Joint CDF of two random variables - rectangular region equation

60 Views Asked by At

I just started learning about joint CDFs and I think I understand the concept, but I don't understand this equation in my textbook regarding a rectangular region. Why are the top right and bottom left corners summed together and the other corners subtracted? If anyone could provide some insight on why this equation makes sense I would appreciate it. Thank you in advance! link to graphic in my textbook

1

There are 1 best solutions below

0
On BEST ANSWER

It's a variant of the inclusion-exclusion principle. If we think about the CDF as representing the total "probability mass" to the left and down from any given point, then the mass within the rectangular region is given by the mass in the region $(-\infty, a] \times (-\infty, d]$, minus the masses in the regions $(-\infty, a] \times (-\infty, d]$ and $(a, b] \times (-\infty, c]$ (i.e. everything left of $u = a$, and everything between $a < u \leq b$ and below $v = c$).

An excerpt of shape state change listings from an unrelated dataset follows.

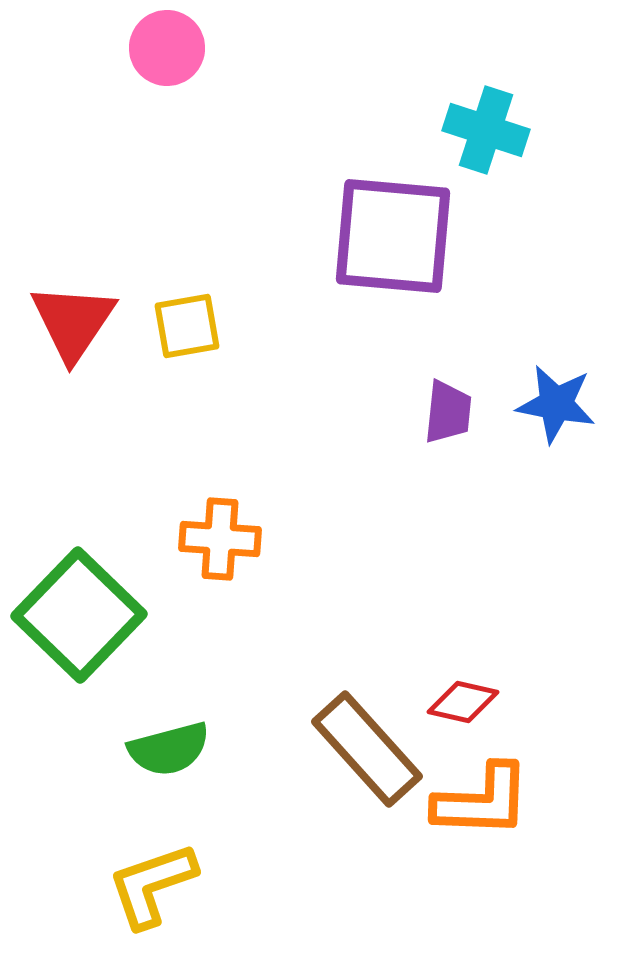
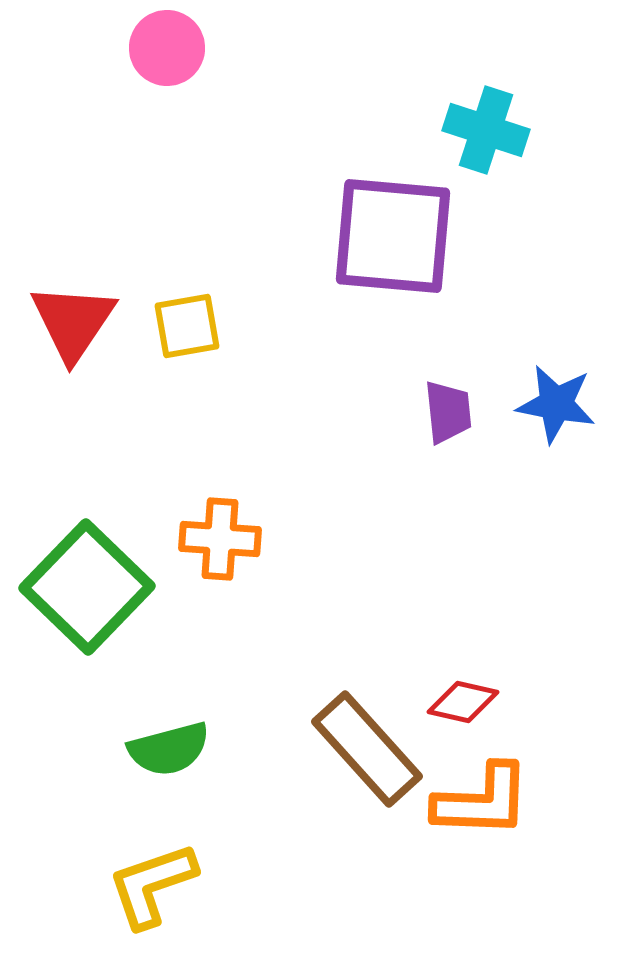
purple trapezoid: rotated 12 degrees counterclockwise
green square: moved 8 px right, 28 px up
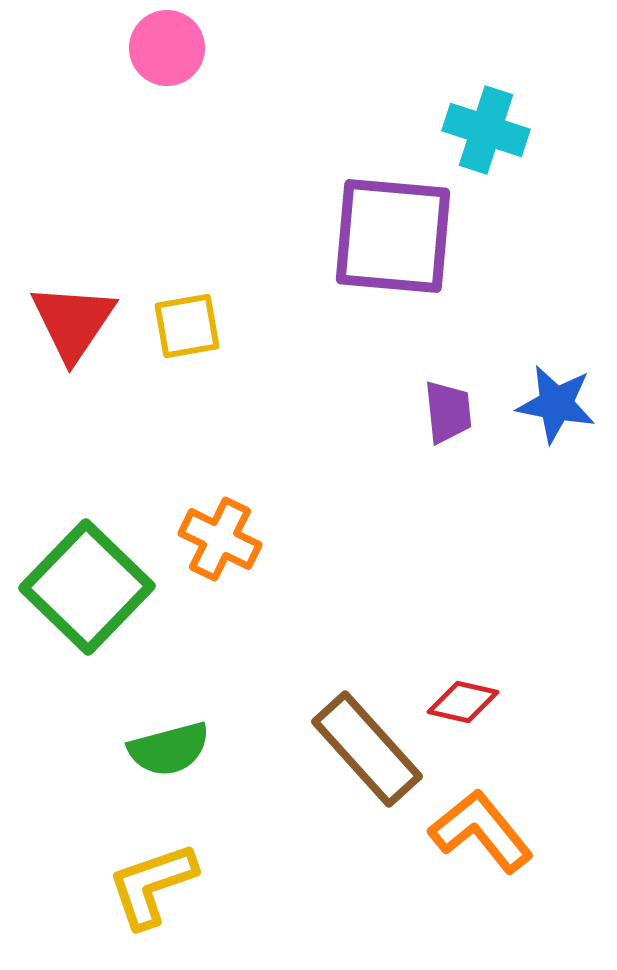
orange cross: rotated 22 degrees clockwise
orange L-shape: moved 1 px left, 30 px down; rotated 131 degrees counterclockwise
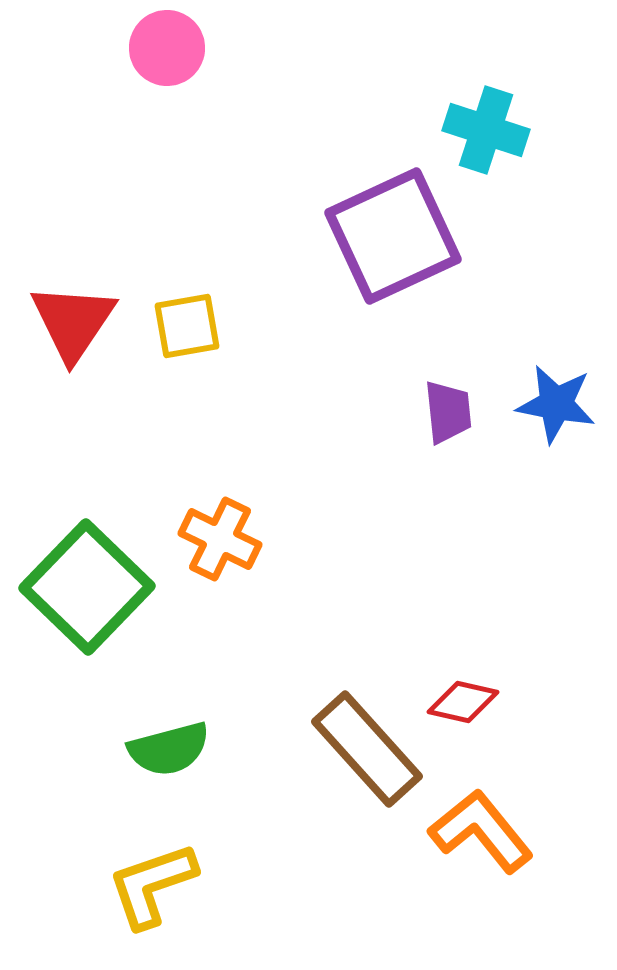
purple square: rotated 30 degrees counterclockwise
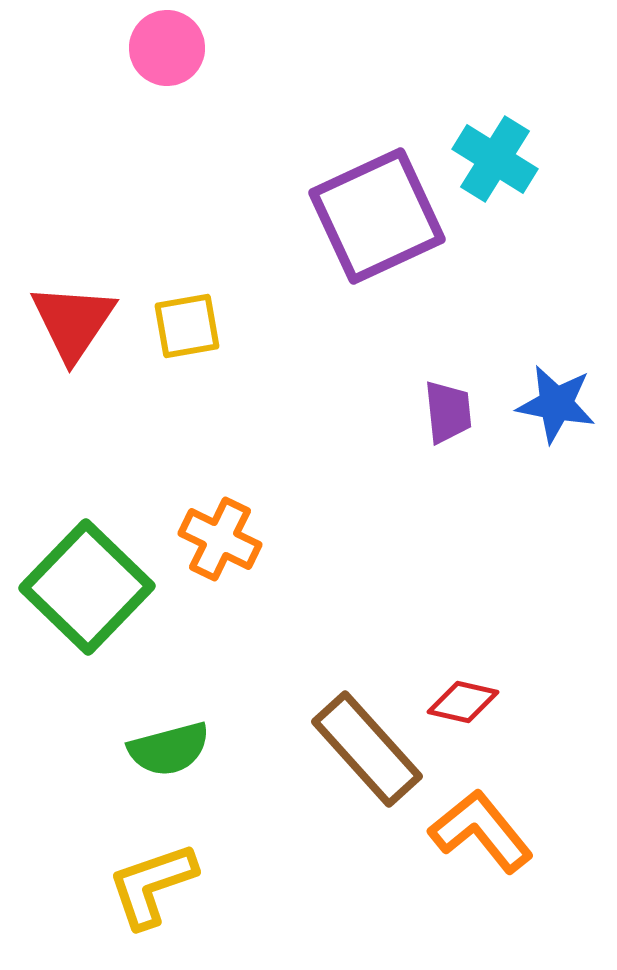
cyan cross: moved 9 px right, 29 px down; rotated 14 degrees clockwise
purple square: moved 16 px left, 20 px up
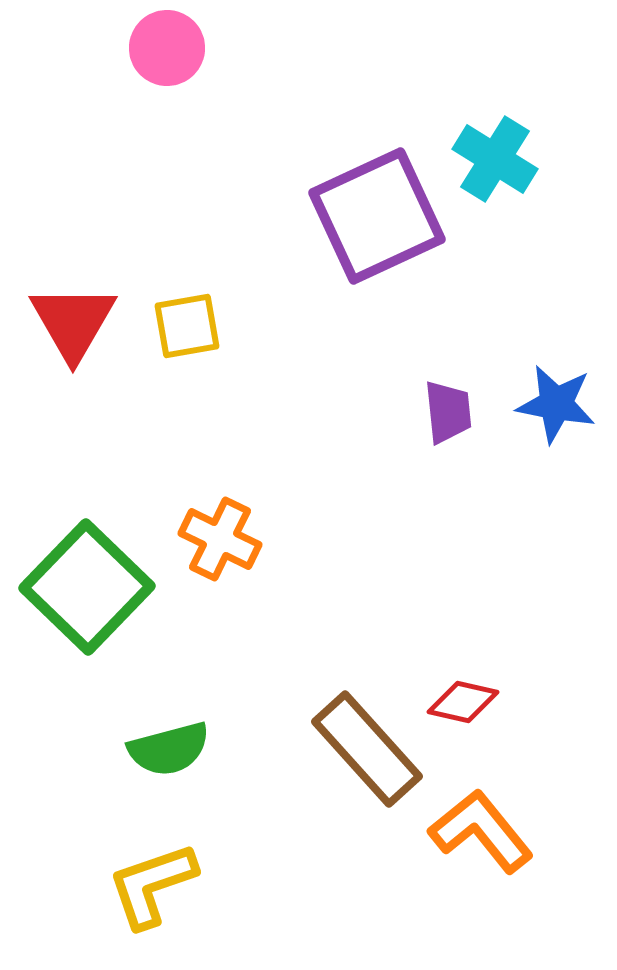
red triangle: rotated 4 degrees counterclockwise
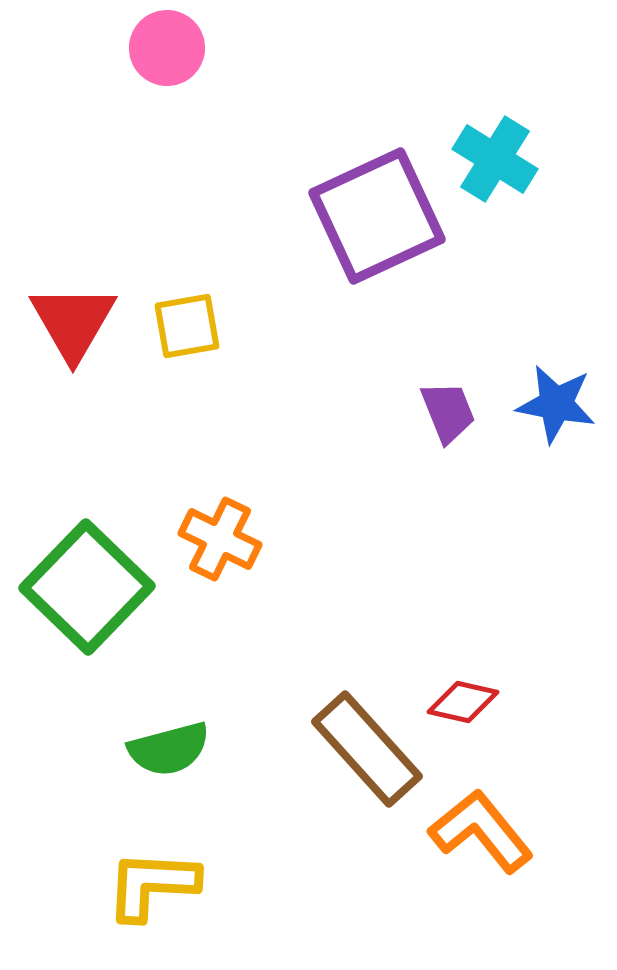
purple trapezoid: rotated 16 degrees counterclockwise
yellow L-shape: rotated 22 degrees clockwise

But then we can define the mass in that last region as being the mass in $(-\infty, b] \times (-\infty, c]$ minus the mass in $(-\infty, a] \times (-\infty, c]$. Putting that all together, we get $P({X, Y} \in R) = F(b, d) - F(a, d) - (F(b,c) - F(a, c))$ which is the same as the textbook answer once you re-arrange it.

If you'll forgive the crappy diagram, it's something like this:

enter image description here

Where the total "value" of the rectangular area is equal to the value of the whole red area (stretching to infinity at the bottom-left), minus the values of the blue and green areas, but plus the value of the area where they overlap so that it isn't double-counted.